_Task details_
In the data below, find the line that contains "Specialistische zorg (218, 103)" and the line that contains "Contact (58, 128)". Copy both, plus every line between them, exactly.

_Data for review_
■ ■ ■ ■ ■

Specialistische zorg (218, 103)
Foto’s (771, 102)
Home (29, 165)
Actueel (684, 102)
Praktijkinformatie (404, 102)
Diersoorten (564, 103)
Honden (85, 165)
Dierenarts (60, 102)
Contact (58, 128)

■ ■ ■ ■ ■

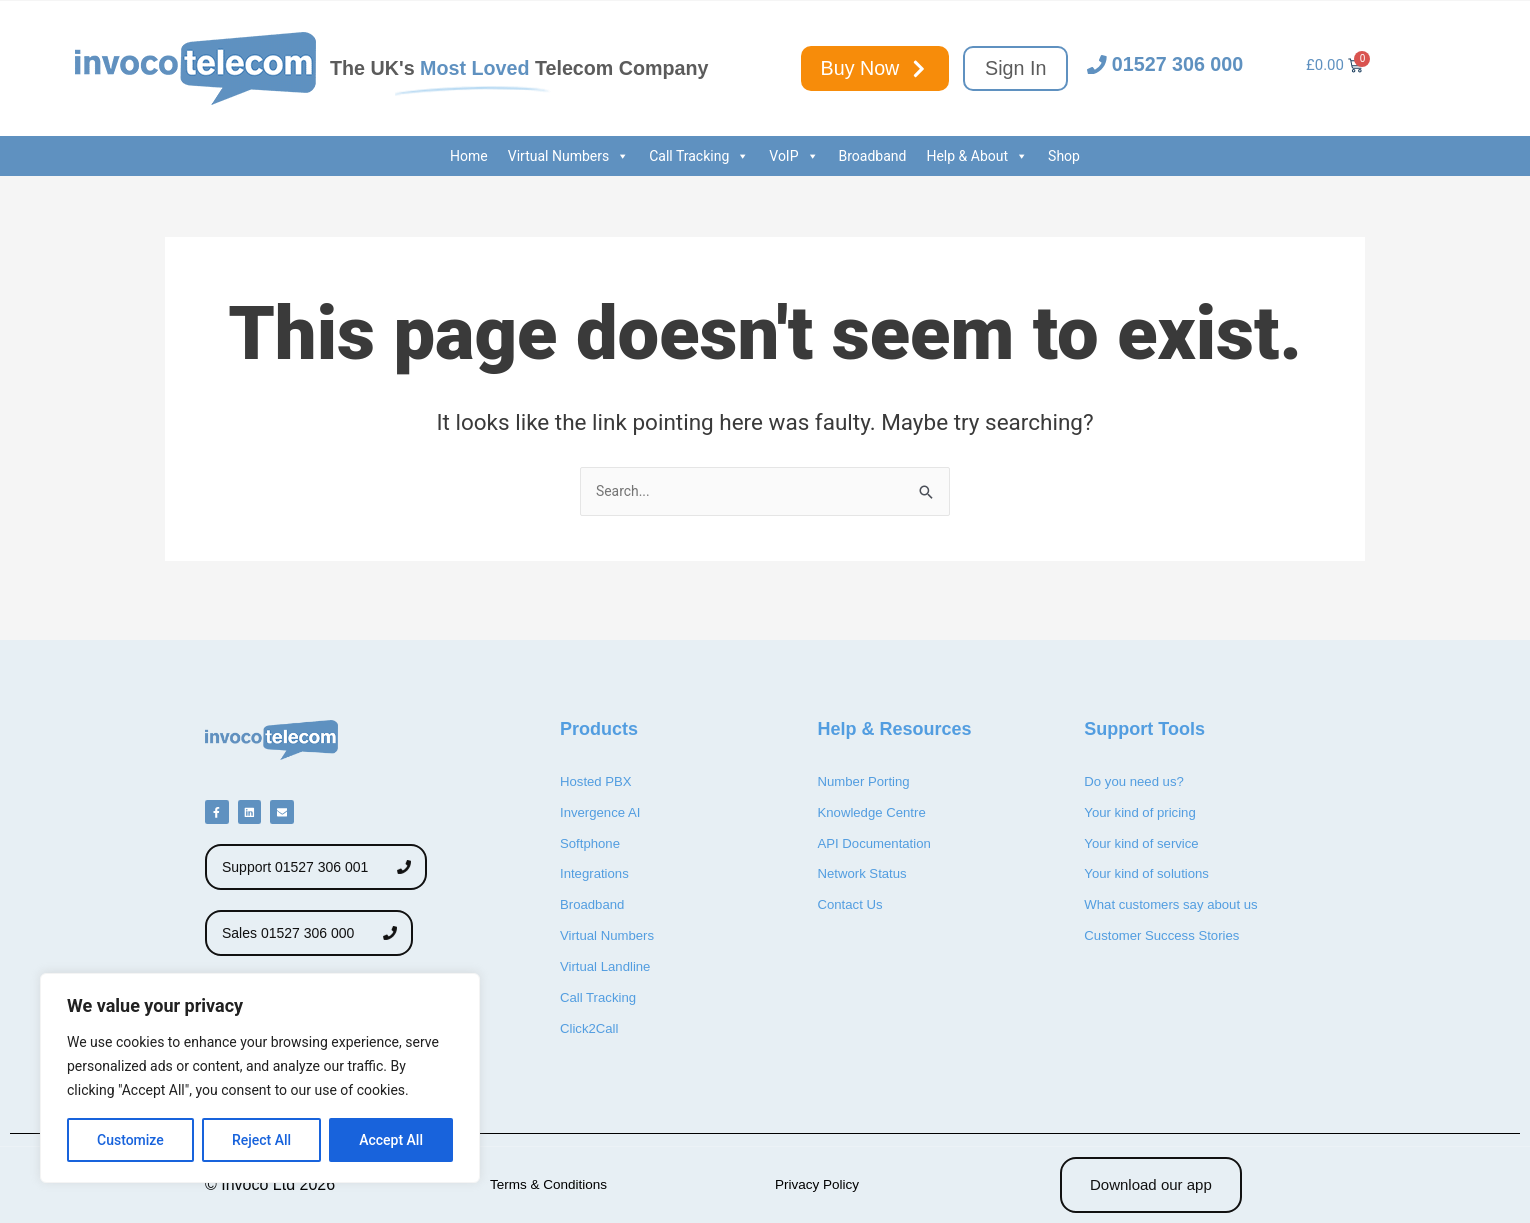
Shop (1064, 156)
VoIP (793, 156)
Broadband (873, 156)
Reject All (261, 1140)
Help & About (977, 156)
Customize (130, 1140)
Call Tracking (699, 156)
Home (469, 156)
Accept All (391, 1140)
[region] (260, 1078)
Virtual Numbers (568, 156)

■ ■ ■ ■ ■

_Solution to the problem_
Specialistische zorg (218, 103)
Foto’s (771, 102)
Home (29, 165)
Actueel (684, 102)
Praktijkinformatie (404, 102)
Diersoorten (564, 103)
Honden (85, 165)
Dierenarts (60, 102)
Contact (58, 128)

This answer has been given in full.